Familiares de grávida morta estão sem dormir e comer, diz associação da zona Norte de Porto Alegre

Associação Amigos do Recanto do Sabiá acompanha família de Paula Janaína Ferreira Mello após crime na zona Norte da Capital

Paulo Monteiro e Gladis Ferreira, mãe da vítima, no cemitério São Miguel e Almas
Paulo Monteiro e Gladis Ferreira, mãe da vítima, no cemitério São Miguel e Almas Foto : Camila Cunha

O luto engole a família de Paula Janaína Ferreira Mello. A jovem de 25 anos foi morta às vésperas de completar nove meses de gestação, quando daria à luz ao pequeno Endrick, que foi retirado do ventre dela e também acabou morrendo. Uma mulher suspeita de assassinar a grávida para roubar o bebê teve prisão preventiva decretada, mas isso não ameniza a dor de quem convivia com as vítimas.

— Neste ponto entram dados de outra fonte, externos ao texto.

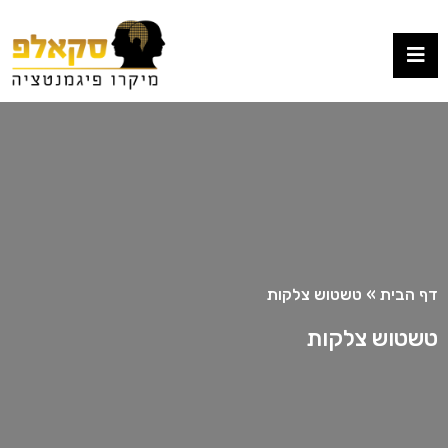
דף הבית
»
טשטוש צלקות
טשטוש צלקות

A Polícia Civil aponta que o crime ocorreu na última segunda-feira, no bairro Mario Quintana, na zona Norte de Porto Alegre. O corpo da gestante foi encontrado no dia seguinte, em um apartamento na rua Amarim. Ela morava a poucas quadras do imóvel, e estaria ali para receber um carrinho de bebê como presente da investigada.

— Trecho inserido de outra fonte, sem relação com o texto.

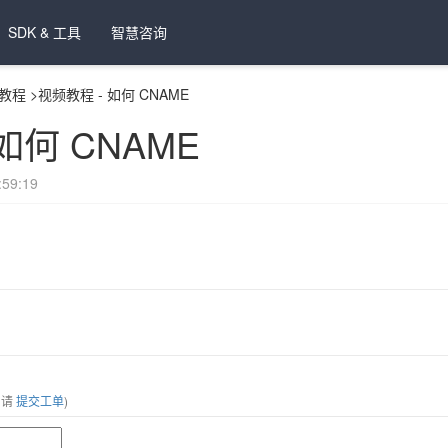
SDK & 工具
智慧咨询
教程
>
视频教程 - 如何 CNAME
如何 CNAME
59:19
，请
提交工单
)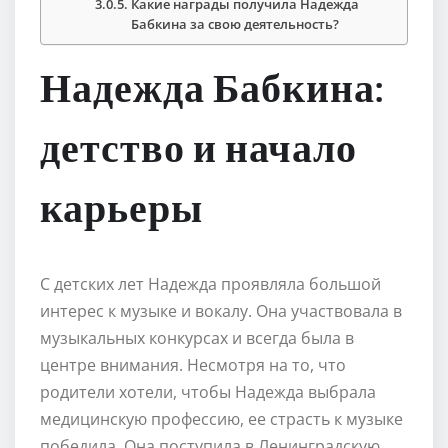
Какие награды получила Надежда
Бабкина за свою деятельность?
Надежда Бабкина:
детство и начало
карьеры
С детских лет Надежда проявляла большой
интерес к музыке и вокалу. Она участвовала в
музыкальных конкурсах и всегда была в
центре внимания. Несмотря на то, что
родители хотели, чтобы Надежда выбрала
медицинскую профессию, ее страсть к музыке
победила. Она поступила в Ленинградскую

Segundo a Associação Comunitária Amigos do Recanto do Sabiá (Acars), os parentes da grávida ainda estão em choque. A entidade atende 500 famílias na região, com entrega de cestas básicas e outros serviços essências, mas reserva atenção especial ao caso nos últimos dias.

O presidente da associação, Paulo Monteiro, afirma que mãe e companheiro da gestante não conseguem mais comer nem dormir. Ele destaca que a condição emocional do homem é o maior foco de preocupação.

"Estão todos devastados. O crime, além de acabar com a vida de uma mulher grávida e do bebê, também destruiu a família toda. A mãe e o marido não conseguem mais dormir nem se alimentar direito. No caso dele, é como se a vida tivesse acabado. Estamos atentos a isso, e temos prestado todo apoio possível, mas a situação é extremamente preocupante”, lamenta o presidente da Acars.

O jovem de 22 anos é descrito como alguém tímido e introspectivo. Ainda de acordo com Paulo Monteiro, associação e familiares atuam para que ele tenha acompanhamento médico e psicológico durante o período que sucede a tragédia.

"É um jovem que sempre foi muito fechado, e agora isso piorou. Ele virou quase um zumbi após o assassinato da Paula. É como se não houvesse mais um sentido na existência dele. A família nos disse que tenta convencê-lo a receber ajuda profissional em um posto de saúde”, diz o líder comunitário.

No domingo, uma mobilização na zona Norte da Capital clamava por justiça. Os manifestantes percorreram a região até a Praça México, no bairro Jardim Leopoldina. Com faixas e cartazes, eles pediam celeridade na resolução do caso.